Page segmentation data

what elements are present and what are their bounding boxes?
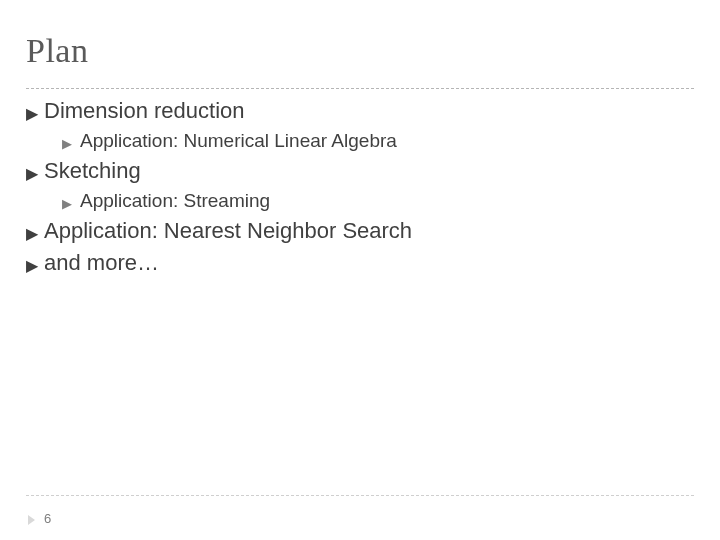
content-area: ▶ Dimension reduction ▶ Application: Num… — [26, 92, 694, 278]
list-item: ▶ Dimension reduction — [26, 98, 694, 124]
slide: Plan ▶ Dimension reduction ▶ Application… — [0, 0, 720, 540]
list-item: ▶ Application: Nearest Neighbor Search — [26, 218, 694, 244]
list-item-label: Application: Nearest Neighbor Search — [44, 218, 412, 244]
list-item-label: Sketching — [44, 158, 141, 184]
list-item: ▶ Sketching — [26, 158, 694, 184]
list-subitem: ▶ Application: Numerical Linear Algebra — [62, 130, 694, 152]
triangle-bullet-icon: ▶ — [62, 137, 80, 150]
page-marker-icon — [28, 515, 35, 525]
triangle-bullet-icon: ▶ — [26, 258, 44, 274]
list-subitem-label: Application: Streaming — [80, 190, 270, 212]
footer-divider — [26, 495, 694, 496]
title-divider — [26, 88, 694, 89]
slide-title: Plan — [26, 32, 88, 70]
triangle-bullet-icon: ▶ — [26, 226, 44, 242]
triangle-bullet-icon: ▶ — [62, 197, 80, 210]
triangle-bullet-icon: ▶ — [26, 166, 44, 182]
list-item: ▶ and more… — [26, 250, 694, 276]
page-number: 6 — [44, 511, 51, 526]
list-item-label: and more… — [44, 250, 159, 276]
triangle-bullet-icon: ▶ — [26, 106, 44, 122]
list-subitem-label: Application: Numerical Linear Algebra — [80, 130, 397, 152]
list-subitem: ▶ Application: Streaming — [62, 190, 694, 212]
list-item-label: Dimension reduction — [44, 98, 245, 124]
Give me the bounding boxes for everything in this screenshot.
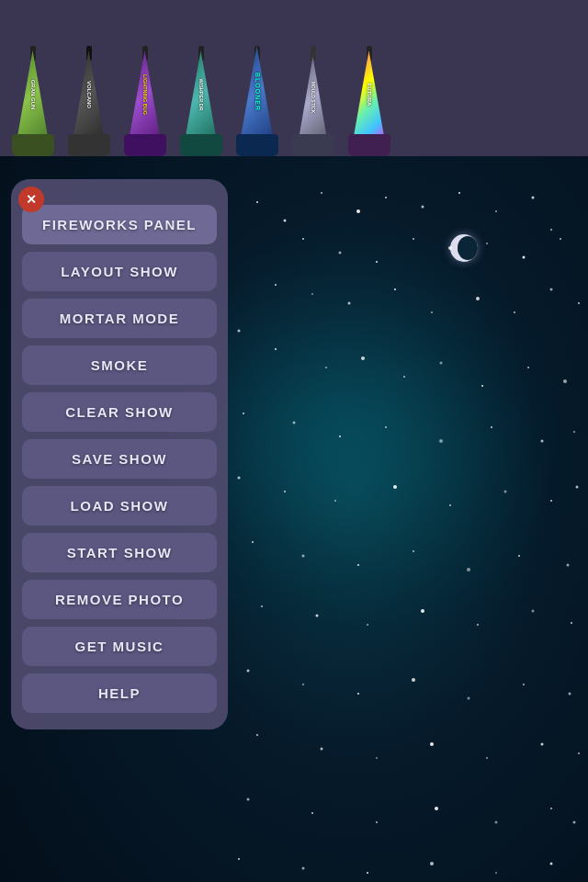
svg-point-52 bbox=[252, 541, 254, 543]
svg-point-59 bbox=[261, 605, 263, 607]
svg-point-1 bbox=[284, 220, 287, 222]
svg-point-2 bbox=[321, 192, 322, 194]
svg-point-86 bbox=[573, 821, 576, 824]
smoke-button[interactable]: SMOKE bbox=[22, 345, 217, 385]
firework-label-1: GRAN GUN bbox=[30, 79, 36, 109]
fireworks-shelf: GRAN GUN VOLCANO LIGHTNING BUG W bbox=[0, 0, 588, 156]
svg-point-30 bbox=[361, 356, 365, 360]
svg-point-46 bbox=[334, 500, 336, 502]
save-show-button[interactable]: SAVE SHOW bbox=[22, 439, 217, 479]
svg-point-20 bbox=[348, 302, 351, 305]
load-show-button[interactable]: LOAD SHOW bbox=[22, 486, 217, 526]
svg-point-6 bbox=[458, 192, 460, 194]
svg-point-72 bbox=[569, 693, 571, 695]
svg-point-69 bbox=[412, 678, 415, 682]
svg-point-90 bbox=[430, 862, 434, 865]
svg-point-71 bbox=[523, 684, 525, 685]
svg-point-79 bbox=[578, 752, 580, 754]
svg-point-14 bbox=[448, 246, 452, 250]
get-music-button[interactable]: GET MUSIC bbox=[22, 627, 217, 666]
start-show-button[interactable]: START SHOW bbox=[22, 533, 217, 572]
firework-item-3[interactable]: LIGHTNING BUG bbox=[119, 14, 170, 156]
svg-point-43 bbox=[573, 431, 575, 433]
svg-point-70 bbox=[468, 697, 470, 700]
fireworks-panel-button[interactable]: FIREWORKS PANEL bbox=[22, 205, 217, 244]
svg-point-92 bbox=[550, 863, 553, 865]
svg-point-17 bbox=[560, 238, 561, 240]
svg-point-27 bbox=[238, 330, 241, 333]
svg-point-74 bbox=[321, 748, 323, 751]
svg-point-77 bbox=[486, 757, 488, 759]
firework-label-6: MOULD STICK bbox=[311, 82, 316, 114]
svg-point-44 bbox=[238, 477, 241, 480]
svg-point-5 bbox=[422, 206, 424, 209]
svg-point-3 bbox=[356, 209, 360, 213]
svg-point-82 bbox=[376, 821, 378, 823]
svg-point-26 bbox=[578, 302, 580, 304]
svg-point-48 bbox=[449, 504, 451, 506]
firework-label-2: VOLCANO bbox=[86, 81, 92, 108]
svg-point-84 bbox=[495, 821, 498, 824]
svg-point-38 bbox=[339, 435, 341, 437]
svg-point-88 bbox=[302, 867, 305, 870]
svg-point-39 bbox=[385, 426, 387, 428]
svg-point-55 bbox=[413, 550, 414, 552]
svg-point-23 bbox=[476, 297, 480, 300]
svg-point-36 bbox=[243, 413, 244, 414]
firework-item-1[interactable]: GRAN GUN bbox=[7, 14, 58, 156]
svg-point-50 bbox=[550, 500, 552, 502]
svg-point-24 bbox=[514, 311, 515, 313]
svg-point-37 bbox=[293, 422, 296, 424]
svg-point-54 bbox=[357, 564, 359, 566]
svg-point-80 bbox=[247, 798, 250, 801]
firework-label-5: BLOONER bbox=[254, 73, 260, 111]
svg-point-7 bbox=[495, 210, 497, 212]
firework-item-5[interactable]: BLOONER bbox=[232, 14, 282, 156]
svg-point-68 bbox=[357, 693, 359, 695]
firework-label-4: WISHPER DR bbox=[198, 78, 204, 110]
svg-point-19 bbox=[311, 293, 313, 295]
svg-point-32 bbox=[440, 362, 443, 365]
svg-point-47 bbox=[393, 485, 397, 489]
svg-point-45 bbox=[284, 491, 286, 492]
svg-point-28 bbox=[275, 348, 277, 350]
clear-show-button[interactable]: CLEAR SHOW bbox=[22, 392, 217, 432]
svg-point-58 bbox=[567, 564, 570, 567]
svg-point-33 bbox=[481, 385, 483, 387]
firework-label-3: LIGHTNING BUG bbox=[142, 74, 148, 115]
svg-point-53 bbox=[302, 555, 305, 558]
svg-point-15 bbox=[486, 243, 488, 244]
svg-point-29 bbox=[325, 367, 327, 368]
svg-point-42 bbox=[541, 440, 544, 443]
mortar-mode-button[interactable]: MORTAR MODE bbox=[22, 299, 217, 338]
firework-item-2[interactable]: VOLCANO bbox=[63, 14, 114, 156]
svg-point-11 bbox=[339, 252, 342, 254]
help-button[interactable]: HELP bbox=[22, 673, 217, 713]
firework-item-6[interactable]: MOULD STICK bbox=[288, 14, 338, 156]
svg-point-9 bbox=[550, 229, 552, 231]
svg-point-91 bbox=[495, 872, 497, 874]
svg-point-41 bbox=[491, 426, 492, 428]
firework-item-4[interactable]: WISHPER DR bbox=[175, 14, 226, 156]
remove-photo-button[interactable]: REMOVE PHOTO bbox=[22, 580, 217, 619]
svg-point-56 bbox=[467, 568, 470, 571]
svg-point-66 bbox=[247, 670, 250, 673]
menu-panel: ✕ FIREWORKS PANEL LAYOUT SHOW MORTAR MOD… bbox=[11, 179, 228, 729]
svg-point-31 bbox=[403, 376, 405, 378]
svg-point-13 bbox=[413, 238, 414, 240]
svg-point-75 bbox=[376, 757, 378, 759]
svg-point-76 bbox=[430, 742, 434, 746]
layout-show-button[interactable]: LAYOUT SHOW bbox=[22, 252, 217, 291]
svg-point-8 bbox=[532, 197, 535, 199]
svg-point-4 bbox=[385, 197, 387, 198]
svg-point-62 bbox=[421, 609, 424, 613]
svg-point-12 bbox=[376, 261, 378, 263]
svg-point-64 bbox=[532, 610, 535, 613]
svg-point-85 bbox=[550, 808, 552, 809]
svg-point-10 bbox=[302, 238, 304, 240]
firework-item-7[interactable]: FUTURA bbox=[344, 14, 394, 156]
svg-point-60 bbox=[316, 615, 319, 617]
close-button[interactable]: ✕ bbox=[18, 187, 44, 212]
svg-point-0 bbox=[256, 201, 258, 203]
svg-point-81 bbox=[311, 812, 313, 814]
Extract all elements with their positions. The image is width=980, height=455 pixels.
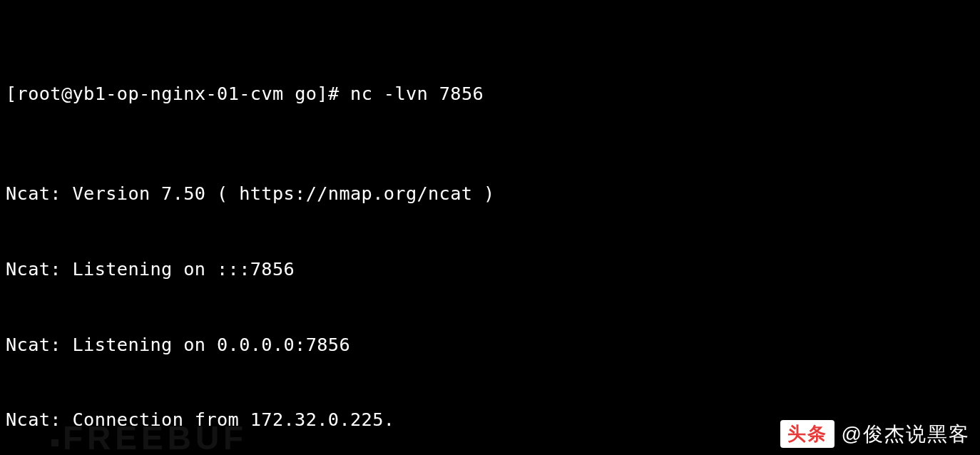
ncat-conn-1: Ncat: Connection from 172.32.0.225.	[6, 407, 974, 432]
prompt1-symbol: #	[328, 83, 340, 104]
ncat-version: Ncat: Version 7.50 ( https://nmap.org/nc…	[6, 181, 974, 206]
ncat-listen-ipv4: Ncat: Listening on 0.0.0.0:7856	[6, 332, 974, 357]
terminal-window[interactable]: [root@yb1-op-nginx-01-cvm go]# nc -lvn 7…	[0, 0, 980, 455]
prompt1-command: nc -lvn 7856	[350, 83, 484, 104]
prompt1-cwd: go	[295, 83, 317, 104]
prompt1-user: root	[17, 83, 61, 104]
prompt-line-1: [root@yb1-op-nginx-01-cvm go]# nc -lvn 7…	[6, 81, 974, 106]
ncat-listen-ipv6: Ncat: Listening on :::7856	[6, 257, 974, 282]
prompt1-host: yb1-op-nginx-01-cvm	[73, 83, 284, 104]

# [PROBLEM TO WORK ON]
Restate word for word the lines that begin at the one containing "Extract all elements" and end with the final line of the records. Pictures stay out.

# [SOLUTION TO THE EXERCISE]
Extract all elements with their positions. The image is width=980, height=455 pixels.
ncat-conn-1: Ncat: Connection from 172.32.0.225.	[6, 407, 974, 432]
prompt1-symbol: #	[328, 83, 340, 104]
ncat-version: Ncat: Version 7.50 ( https://nmap.org/nc…	[6, 181, 974, 206]
ncat-listen-ipv4: Ncat: Listening on 0.0.0.0:7856	[6, 332, 974, 357]
terminal-window[interactable]: [root@yb1-op-nginx-01-cvm go]# nc -lvn 7…	[0, 0, 980, 455]
prompt1-command: nc -lvn 7856	[350, 83, 484, 104]
prompt1-cwd: go	[295, 83, 317, 104]
prompt1-user: root	[17, 83, 61, 104]
prompt-line-1: [root@yb1-op-nginx-01-cvm go]# nc -lvn 7…	[6, 81, 974, 106]
ncat-listen-ipv6: Ncat: Listening on :::7856	[6, 257, 974, 282]
prompt1-host: yb1-op-nginx-01-cvm	[73, 83, 284, 104]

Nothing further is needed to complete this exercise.